*** Block opens ***

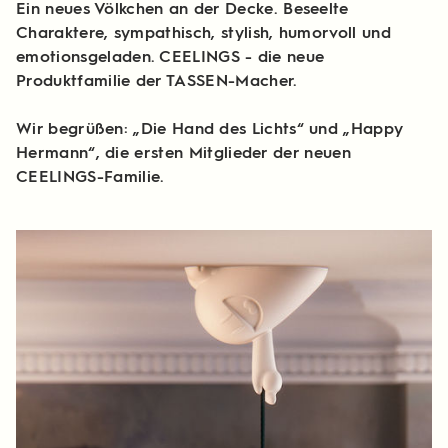
Ein neues Völkchen an der Decke. Beseelte
Charaktere, sympathisch, stylish, humorvoll und
emotionsgeladen. CEELINGS - die neue
Produktfamilie der TASSEN-Macher.
Wir begrüßen: „Die Hand des Lichts“ und „Happy
Hermann“, die ersten Mitglieder der neuen
CEELINGS-Familie.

*** Block closes ***

• _ABOUT THIS TASK_:
Give exactly, and nothing besides, the lines from the one in which "Charaktere, sympathisch, stylish, humorvoll" occurs through the end of the records.

• _OUTPUT_:
Charaktere, sympathisch, stylish, humorvoll und
emotionsgeladen. CEELINGS - die neue
Produktfamilie der TASSEN-Macher.
Wir begrüßen: „Die Hand des Lichts“ und „Happy
Hermann“, die ersten Mitglieder der neuen
CEELINGS-Familie.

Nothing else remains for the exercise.